Dessin d'Ondřej Sekora
Le livre d’Helena Diesing n’oublie pas non plus Ondřej Sekora, un
autre auteur important de la bande dessinée tchèque. C’est lui qui a
créé Ferda Mravenec – Ferda la Fourmi, un héros adoré des enfants
tchèques. Les aventures de cet insecte astucieux ont permis à Ondřej
Sekora de déployer ses talents de dessinateur et de narrateur. Bien que
l’auteur ait été inspiré par certains personnages de la production
des
studios Walt Disney, il a su donner à son minuscule héros des traits
typiques qui le distinguaient des autres personnages de son genre et ont
assuré sa popularité et sa longévité. Les livres sur Ferda la Fourmi
sortent encore aujourd’hui, et ce petit héros courageux, intelligent et
débrouillard rivalise par sa popularité avec les personnages créés
beaucoup plus tard, dont par exemple la Petite taupe du dessinateur et
réalisateur Zdeněk Miler.
Pepina Rejholcová
Dans la galerie des personnages de la bande dessinée tchèque qui
étaient particulièrement appréciés du public, il ne faut pas non plus
oublier Pepina Rejholcová, femme qui peut être caractérisée comme
l’incarnation de la médiocrité féminine. Elle n’en était pas moins
recherchée par les lecteurs et les lectrices tchèques. Helena Diesing
présente ce personnage bizarre qui est devenu aussi héroïne d’un film
musical :
« Pepina Rejholcová est un personnage créé dans les années 1920 par le dessinateur František Voborský. Si nous voulons la classer dans une catégorie humoristique, nous devons dire que ce n’était pas de l’humour très intelligent ou intellectuel parce que c’était un personnage conçu pour le grand public, et l’humour des bandes dessinées avec Pepina Rejholcová était un peu licencieux. »
Pérák
Dans les années 1940, le public tchèque adorait un autre héros de bande
dessinée. Il s’appelait Pérák (l’Homme à ressorts) parce qu’il
savait se déplacer très rapidement grâce aux ressorts d’un canapé
fixés à ses chaussures. Helena Giesing rappelle que ce superman tchèque
tire son origine d’un personnage semblable de l’Angleterre
victorienne,
mais que ses aventures ont été actualisées et adaptées pour le milieu
tchèque. Pérák qui saute sans problème de toit en toit réussit à
semer la terreur parmi les nazis :
Pérák de Jiří Trnka
« Ce personnage s’est imposé dans la bande dessinée tchèque, et
juste avant la libération, il faisait partie des légendes et de la
tradition orale. Il est devenu personnage de bande dessinée mais aussi
d’un film d’animation de Jiří Trnka. C’est un héros qui nuit aux
nazis allemands et cherche à profiter à son peuple.

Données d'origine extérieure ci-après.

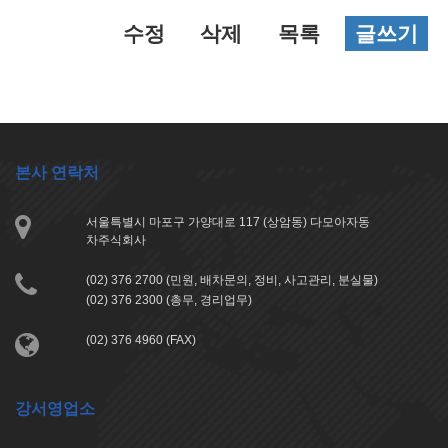
수정
삭제
목록
글쓰기
본사 연락처
서울특별시 마포구 가양대로 117 (상암동) 다모아자동
차주식회사
(02) 376 2700 (민원, 배차문의, 정비, 사고관리, 분실물)
(02) 376 2300 (총무, 경리업무)
(02) 376 4960 (FAX)
강서영업소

C’est un héros
engagé. »
Pérák
Après la Deuxième Guerre mondiale, Pérák est progressivement tombé
dans l’oubli. Il n’a été ressuscité qu’après la chute du
communisme et, aujourd’hui encore, il réapparaît dans la création de
certains dessinateurs. Pepina Rejholcová et Pérák ne sont cependant que
deux exemples de la riche production des auteurs de la bande dessinée
tchèque de la première moitié du XXe siècle. Cette production
n’était possible que grâce à l’intérêt du public, qui était de
plus en friand des histoires racontées par des images. Helena Giesing
constate que les auteurs de la BD tchèque créaient, à quelques
exceptions près dont František Voborský, pour un public toutes
catégories :
Pepina Rejholcová
« Nous pouvons dire en général de la bande dessinée de ce
temps-là
qu’elle n’était pas destinée à un public spécifique. Elle était
conçue pour un public universel, enfants et adultes. Il n’y avait pas
d’allusions sexuelles qui la situeraient dans une catégorie réservée
uniquement aux adultes. »
Il serait sans doute intéressant de rééditer aujourd’hui quelques-uns de ces cycles de vieilles BD. Les lecteurs s’amuseraient bien et les auteurs contemporains pourraient y trouver de l’inspiration.